House wars, 3-inch high condos, and Google Account Activity

It’s like 2006 all over again. According to Bloomberg, bidding wars for homes are breaking out once more. “The bidding wars seen in such places as Seattle aren’t found everywhere. In metropolitan areas including Atlanta and California’s Riverside and San Bernardino counties, housing remains weak as high unemployment and falling prices deter first-time and move-up homebuyers.”   The competition for home is for the usual reasons—empty nesters job changes and divorce.

A Toronto developer has plans under way to develop what they believe will be the first condominium building comprised of safety deposit boxes. The Globe & Mail reports that unlike traditional rental boxes, owners can sell or rent these out themselves.

Who’s watching the watcher? Google has launched a new service called Account Activity that will provide you a monthly report on how you are using Googles vast array of services – email, search, video, etc. Google is touting it as a new security feature. If you notice anything strange, you can take steps to protect yourself from hackers.

In recent years, reality TV has explored the lives of hoarders on various shows. But hoarding isn’t only keeping and collecting material things. Have you used all your free space on gmail and now have to purchase extra storage? The Wall Street Journal examines the little known world of digital hoarders and offers advice on how to let go.

Why don’t young Americans buy cars?
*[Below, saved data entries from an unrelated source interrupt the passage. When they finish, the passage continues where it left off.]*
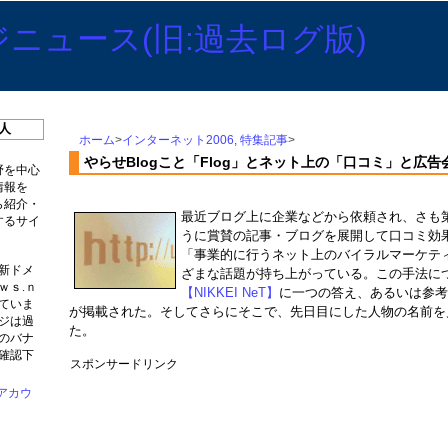
人
ホーム
>
インターネット2006
,
特集記事
>
やらせBlogこと「Flog」とネット上の「口コミ」と広
野を中心
情報を
ら紹介・
最近ブログ上に企業などから依頼され、さも
するサイ
うに賞賛の記事・ブログを展開して口コミ効
「事業的に行うネット上のバイラルマーケテ
新ドメ
ざまな話題が持ち上がっている。この手法に
ｗｓ.ｎ
【NIKKEI NeT】
に一つの答え、あるいは参
ていま
が掲載された。そしてさらにそこで、先日目にした人物の名前を
ジは過
た。
のバナ
確認下
スポンサードリンク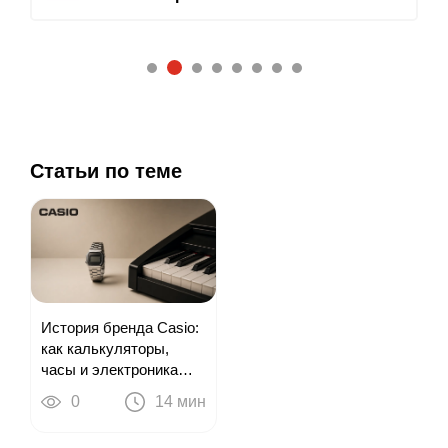
2
1
3
4
5
6
7
8
Статьи по теме
История бренда Casio:
как калькуляторы,
часы и электроника
привели к цифровым
0
14 мин
пианино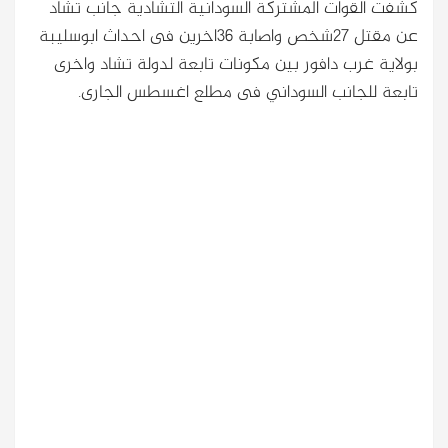
كشفت القوات المشتركة السودانية التشادية جانب تشاد
عن مقتل 27شخص واصابة 36اخرين فى احداث ابوسليبة
بولاية غرب دافور بين مكونات تابعة لدولة تشاد واخرى
تابعة للجانب السوداني فى مطلع اغسطس الجارى.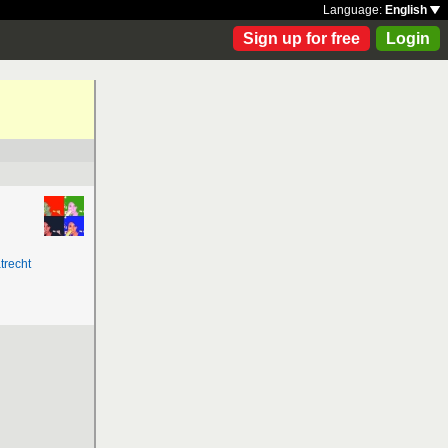
Language:
English
Sign up for free
Login
trecht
The billion-dollar question for automakers is whether this shift is truly permanent, the result of a baked-in attitude shift among Millennials that will last well into adulthood, or the product of an economy that’s been particularly brutal on the young.

What can the rescue of trapped Chilean miners teach us about leadership and teamwork? A lot, according to Knowledge@Wharton.  Cooperation was international, ranging from Schramm drilling company and Center Rock drill suppliers providing equipment and knowledge,  a former NASA deputy chief medical officer, the Chilean Embassy in Washington D.C., Steve Jobs and Apple, who provided iPods for the miners as gifts after the rescue, and a company who donated toothbrushes for hygiene.

Schramm’s Breiner chalked up the rescue’s success to an uninhibited exchange of ideas and information. “Technology, the free flow of trade and collaboration are what saved the miners,” he said. “There was leadership below the ground — people of character and faith sustaining themselves for 17 days [without knowledge that the outside world knew they were alive] — and people above ground exchanging [the] ideas … that made [the rescue] happen.”

It’s all fine and good that some talking head touts an economic recovery, but what about some more concrete statistics? Time looks at some more esoteric measures to see if a recovery is really under way.